Australian music photographer admits “I am an abuser” after sexual misconduct allegations

Jaguar Jonze helped amplify the allegations on social media this past weekend

Content Warning: The following article contains discussion of sexual assault.

An Australian music photographer has admitted to the allegations levelled against him by a multitude of women, after Jaguar Jonze posted a statement of support for victims over the weekend.

On July 11, Jaguar Jonze – real name Deena Lynch – posted a series of hand-written sticky notes to social media, in which she said she had “been hearing so many stories about a particular male photographer who works in the industry”. She also offered support for victims of sexual abuse and harassment in the music industry, encouraging them to reach out to her for “a safe space”.

Lynch posted another series of notes on Instagram yesterday (July 13), noting that the total number of women who came forward with stories about the photographer totalled 59. She also added that she could not “name and shame” the photographer due to Australia’s strict defamation laws.

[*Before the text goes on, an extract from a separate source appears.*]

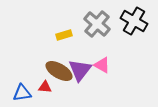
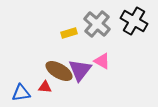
yellow rectangle: moved 5 px right, 2 px up
pink triangle: moved 4 px up
blue triangle: moved 1 px left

View this post on Instagram

*UPDATE / TRIGGER WARNING* 59 women affected by the same man who has worked under two different names. 88 other horrific stories. This makes me feel really sick. That so many womxn have had to endure this and keep it to themselves. We deserve safety, we deserve respect. This has to be stopped. For anyone who has asked to name and shame, I can’t. My hands are tied due to the defamation laws in Australia that doesn’t protect our victims and voices. And as we figure out our actions we can band together, call it out and protect each other. We hear you, we see you, we believe you. Pass this on so we can find the courage to speak up, pass this on so that others can learn why this is wrong down to the micro-aggressions, advances, comments and suggestions. ❤️❤️

A post shared by Jaguar Jonze (@jaguarjonze) on

In a statement yesterday, photographer Jack Stafford, who until recently operated under the handle @re._stacks, issued a lengthy statement on Medium in response to Lynch’s posts.

“When the stories first started coming I wanted to dismiss so many of them due to the context they were being portrayed in,” Stafford wrote.

“I accept that my whole makeup was inappropriate, that my personality was not okay, that even the little things matter, every off joke or statement or moment, every photo, everything, wrong.”

Stafford said he intended to permanently quit his job as a photographer, and “will not return to the photography world ever”.

“I have dissapointed [sic] many people in the music industry and for that I am sorry, I will never try re enter that space,” he wrote.

“While I’m sure with some shifty manipulative bullshit lawyer I could claim defamation in some of these instances, I absolutely will not go down that path if I don’t have to. I want people to know that. I created my work under re._stacks and the reason why I did that is because I was once before called out for behaviour that was not okay, I told myself they were just sensitive and that I’ll be right and that my ways aren’t that bad and made a slight change that did nothing. I was absolutely wrong. I am an abuser.”

Stafford has since removed himself from all social media accounts.

Lynch told the Sydney Morning Herald yesterday that the tally was “70 women affected by the same man [and] 88 other horrific stories”. The Herald also reported that Stafford recently photographed more than 120 artists, including Kate Miller-Heidke, Odette and Ali Barter for a coronavirus isolation series.

Some Australian artists, including Miller-Heidke, took to social media to applaud the victims’ bravery in coming forward.